You’d think wolves would prey on baboons. You’d be wrong. NewScientist‘s Bob Holmes (13 June 2015, paywall) reports on the interaction of gelada monkeys and the local wolves:
In the alpine grasslands of eastern Africa, Ethiopian wolves and gelada monkeys are giving peace a chance. The geladas – a type of baboon – tolerate wolves wandering right through the middle of their herds, while the wolves ignore potential meals of baby geladas in favour of rodents, which they can catch more easily when the monkeys are present. …
Even though the wolves occasionally prey on young sheep and goats, which are as big as young geladas, they do not normally attack the monkeys – and the geladas seem to know that, because they do not run away from the wolves.
“You can have a wolf and a gelada within a metre or two of each other and virtually ignoring each other for up to 2 hours at a time,” says [Dartmouth primatologist Vivek] Venkataraman. In contrast, the geladas flee immediately to cliffs for safety when they spot feral dogs, which approach aggressively and often prey on them.
When walking through a herd – which comprises many bands of monkeys grazing together in groups of 600 to 700 individuals – the wolves seem to take care to behave in a non-threatening way. They move slowly and calmly as they forage for rodents and avoid the zigzag running they use elsewhere, Venkataraman observed.

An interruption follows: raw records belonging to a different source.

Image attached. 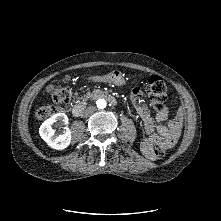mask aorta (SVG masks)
<instances>
[{
	"mask_svg": "<svg viewBox=\"0 0 221 221\" xmlns=\"http://www.w3.org/2000/svg\"><path fill=\"white\" fill-rule=\"evenodd\" d=\"M106 100L105 99H98L96 105L99 109H104L106 107Z\"/></svg>",
	"mask_w": 221,
	"mask_h": 221,
	"instance_id": "762f6f07",
	"label": "aorta"
}]
</instances>
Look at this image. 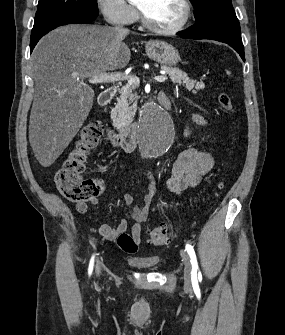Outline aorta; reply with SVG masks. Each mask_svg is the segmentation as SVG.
I'll return each instance as SVG.
<instances>
[{"label":"aorta","instance_id":"aorta-1","mask_svg":"<svg viewBox=\"0 0 285 335\" xmlns=\"http://www.w3.org/2000/svg\"><path fill=\"white\" fill-rule=\"evenodd\" d=\"M141 111V125L134 127V134L140 137L139 147H145L143 155L157 160L166 155L168 147H174L177 122L170 119V112H163L164 106L157 105V100H146Z\"/></svg>","mask_w":285,"mask_h":335}]
</instances>
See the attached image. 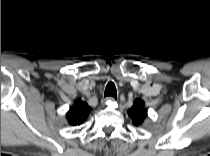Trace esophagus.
I'll use <instances>...</instances> for the list:
<instances>
[{"label": "esophagus", "mask_w": 210, "mask_h": 156, "mask_svg": "<svg viewBox=\"0 0 210 156\" xmlns=\"http://www.w3.org/2000/svg\"><path fill=\"white\" fill-rule=\"evenodd\" d=\"M114 101H115V99L113 97H106L102 100L101 103H102L103 106H106L109 103L114 102Z\"/></svg>", "instance_id": "1"}]
</instances>
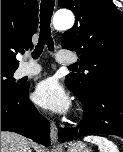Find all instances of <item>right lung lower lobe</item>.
Here are the masks:
<instances>
[{
	"mask_svg": "<svg viewBox=\"0 0 123 152\" xmlns=\"http://www.w3.org/2000/svg\"><path fill=\"white\" fill-rule=\"evenodd\" d=\"M29 85L1 91V131H12L48 147L50 124L29 100Z\"/></svg>",
	"mask_w": 123,
	"mask_h": 152,
	"instance_id": "98d812e1",
	"label": "right lung lower lobe"
}]
</instances>
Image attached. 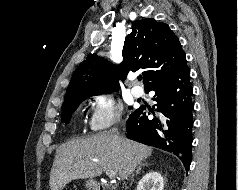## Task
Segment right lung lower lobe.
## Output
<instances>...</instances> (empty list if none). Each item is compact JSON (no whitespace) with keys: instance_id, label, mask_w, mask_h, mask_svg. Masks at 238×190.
I'll return each instance as SVG.
<instances>
[{"instance_id":"98d812e1","label":"right lung lower lobe","mask_w":238,"mask_h":190,"mask_svg":"<svg viewBox=\"0 0 238 190\" xmlns=\"http://www.w3.org/2000/svg\"><path fill=\"white\" fill-rule=\"evenodd\" d=\"M149 91H155L159 114L150 120L145 107L136 109L126 123L127 137L172 152L188 171L192 159L194 103L186 59L174 72L152 83L146 89Z\"/></svg>"}]
</instances>
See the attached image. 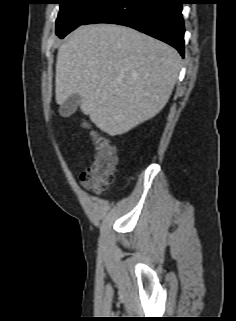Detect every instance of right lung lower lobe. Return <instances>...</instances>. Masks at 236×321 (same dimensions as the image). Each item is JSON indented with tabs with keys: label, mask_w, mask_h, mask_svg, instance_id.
<instances>
[{
	"label": "right lung lower lobe",
	"mask_w": 236,
	"mask_h": 321,
	"mask_svg": "<svg viewBox=\"0 0 236 321\" xmlns=\"http://www.w3.org/2000/svg\"><path fill=\"white\" fill-rule=\"evenodd\" d=\"M181 0H109L83 24L125 25L168 43L184 57Z\"/></svg>",
	"instance_id": "obj_1"
}]
</instances>
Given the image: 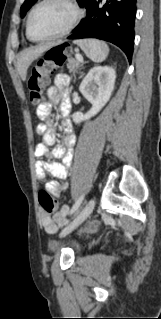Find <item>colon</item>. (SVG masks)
Returning a JSON list of instances; mask_svg holds the SVG:
<instances>
[{"label":"colon","instance_id":"5ec220e1","mask_svg":"<svg viewBox=\"0 0 161 319\" xmlns=\"http://www.w3.org/2000/svg\"><path fill=\"white\" fill-rule=\"evenodd\" d=\"M73 50L68 44H58L49 49L38 61L28 78V89L30 98L37 103L41 99L44 87L49 83V73L61 67L72 55ZM38 201L41 208L46 212H52L56 206V201L51 194L43 189L38 194Z\"/></svg>","mask_w":161,"mask_h":319}]
</instances>
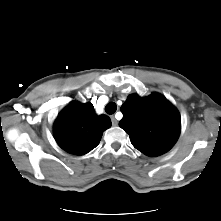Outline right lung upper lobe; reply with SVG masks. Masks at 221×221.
Wrapping results in <instances>:
<instances>
[{
  "instance_id": "cb5924a9",
  "label": "right lung upper lobe",
  "mask_w": 221,
  "mask_h": 221,
  "mask_svg": "<svg viewBox=\"0 0 221 221\" xmlns=\"http://www.w3.org/2000/svg\"><path fill=\"white\" fill-rule=\"evenodd\" d=\"M110 126V118L96 115L91 103L72 102L58 115L54 137L65 151L84 155L99 144L103 132Z\"/></svg>"
}]
</instances>
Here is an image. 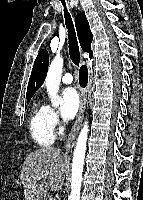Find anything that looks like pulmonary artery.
I'll return each instance as SVG.
<instances>
[{"label": "pulmonary artery", "mask_w": 143, "mask_h": 200, "mask_svg": "<svg viewBox=\"0 0 143 200\" xmlns=\"http://www.w3.org/2000/svg\"><path fill=\"white\" fill-rule=\"evenodd\" d=\"M62 82L64 84H71L73 82V76L70 73H66L62 77Z\"/></svg>", "instance_id": "pulmonary-artery-1"}]
</instances>
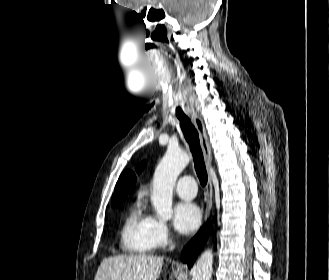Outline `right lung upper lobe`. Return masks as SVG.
<instances>
[{"instance_id": "obj_1", "label": "right lung upper lobe", "mask_w": 329, "mask_h": 280, "mask_svg": "<svg viewBox=\"0 0 329 280\" xmlns=\"http://www.w3.org/2000/svg\"><path fill=\"white\" fill-rule=\"evenodd\" d=\"M145 167V162L137 166L136 170L140 172ZM136 176L134 172L129 170L124 171L115 186V194L112 197V206L127 198L128 193L133 191L135 186Z\"/></svg>"}]
</instances>
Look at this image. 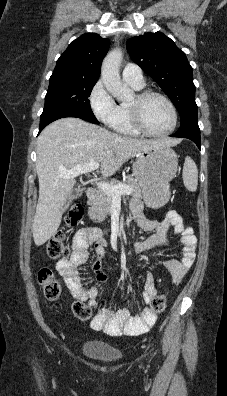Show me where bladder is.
<instances>
[{
	"instance_id": "1",
	"label": "bladder",
	"mask_w": 227,
	"mask_h": 396,
	"mask_svg": "<svg viewBox=\"0 0 227 396\" xmlns=\"http://www.w3.org/2000/svg\"><path fill=\"white\" fill-rule=\"evenodd\" d=\"M81 353L88 359L104 364L117 363L122 359V353L112 346L102 342H86L81 346Z\"/></svg>"
}]
</instances>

It’s not ignorance that the wolves are predators, though:
Whatever the mechanism, the boost to the wolves’ foraging appears to be significant enough that the wolves almost never give in to the temptation to grab a quick gelada snack. Only once has Venkataraman seen a wolf seize a young gelada, and other monkeys quickly attacked it and forced it to drop the infant, then drove the offending wolf away and prevented it from returning later.
And, yes, they recognize this could be similar to the mysterious alliance between dogs and humans. In a sidebar, though, is noted this observation:
… the geladas don’t seem to get anything from the relationship, since the wolves are unlikely to deter other predators such as leopards or feral dogs, he says. Without a reciprocal benefit, [Oxford’s Claudio] Sillero doubts that the relationship could progress further down the road to domestication.
Maybe the observers just haven’t figured out the reciprocal benefit, yet.